John Howie Jr. and the Rosewood Bluff made up of Mark Connor on bass guitar, David Hartman (also of Southern Culture on the Skids) on drums, Tim Shearer on the electric lead guitar, and Nathan Golub playing the double neck pedal steel took the stage and launched right into Trying Not to Think to kick off the set. It only takes a few notes to know that this is real foot-stompin’ honky-tonk country music. You don’t need to add “alt” or any other qualifiers to describe it. John has been cranking out great unqualified country music since way before the recent y’allternative and Americana movements. He formerly fronted the notable, but unfortunately defunct, Two Dollar Pistols and released a solo record, Not Tonight, documenting the dissolution of a relationship.

The rest of the approximately 90 minute set included an emotional cover of the Etta James song I’d Rather Go Blind highlighting the surprising singing range of the baritone Howie, and a scorching rendition of the Michael Nesmith classic American Airman, which could be a little biographical based on John’s former experience as a drummer for Sarah Shook and the Disarmers. The crowd’s energy was palpable following it, and the smell of draft beer and mixed drinks hung in the air. It felt like the end of a great night of country waltzes in D, two-steppin’, and hearing stories about the relief found in the use of doctor prescribed medication for anxiety; however, John and the band weren’t done with us yet. They closed out the night with Only Problem and a cover of an old Mickey Newbury tune to the delight of everyone.

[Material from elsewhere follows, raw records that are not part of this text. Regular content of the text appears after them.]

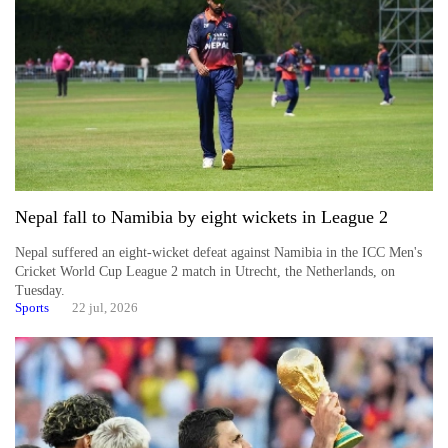
Nepal fall to Namibia by eight wickets in League 2
Nepal suffered an eight-wicket defeat against Namibia in the ICC Men's
Cricket World Cup League 2 match in Utrecht, the Netherlands, on
Tuesday.
Sports
22 jul, 2026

Despite the lyrical content of honky-tonk music being depressing stuff, everyone there looked really happy at the end of the night. The catharsis of sharing some of the issues of heartbreak and loss as a communal experience provides a relief outlet for some of that misery. Since nature abhors a vacuum, feelings of joy and exuberance brought on by a night of dancing with a room full of strangers rush in to fill the void created when those negative emotions were pushed out by the twanging of guitars belting out songs in G. John and the boys aren’t currently on tour, but thankfully they still pop-up in venues around the Raleigh-Durham-Chapel Hill Triangle on occasion. Song writing for a new record is rumored to currently be in the works.